§ **How to complete this task**
Retrieve all lines below that have the string "товары".

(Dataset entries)
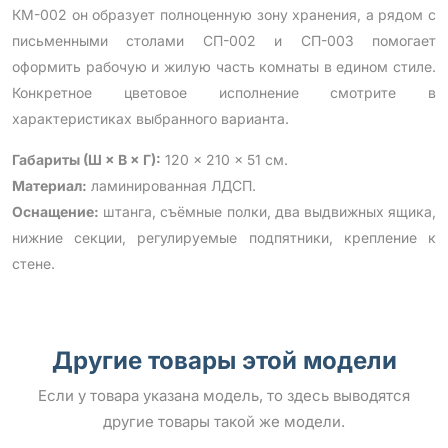
КМ-002 он образует полноценную зону хранения, а рядом с
письменными столами СП-002 и СП-003 помогает
оформить рабочую и жилую часть комнаты в едином стиле.
Конкретное цветовое исполнение смотрите в
характеристиках выбранного варианта.
Габариты (Ш × В × Г):
120 × 210 × 51 см.
Материал:
ламинированная ЛДСП.
Оснащение:
штанга, съёмные полки, два выдвижных ящика,
нижние секции, регулируемые подпятники, крепление к
стене.
Другие товары этой модели
Если у товара указана модель, то здесь выводятся
другие товары такой же модели.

§ **Exercise result**
Другие товары этой модели
другие товары такой же модели.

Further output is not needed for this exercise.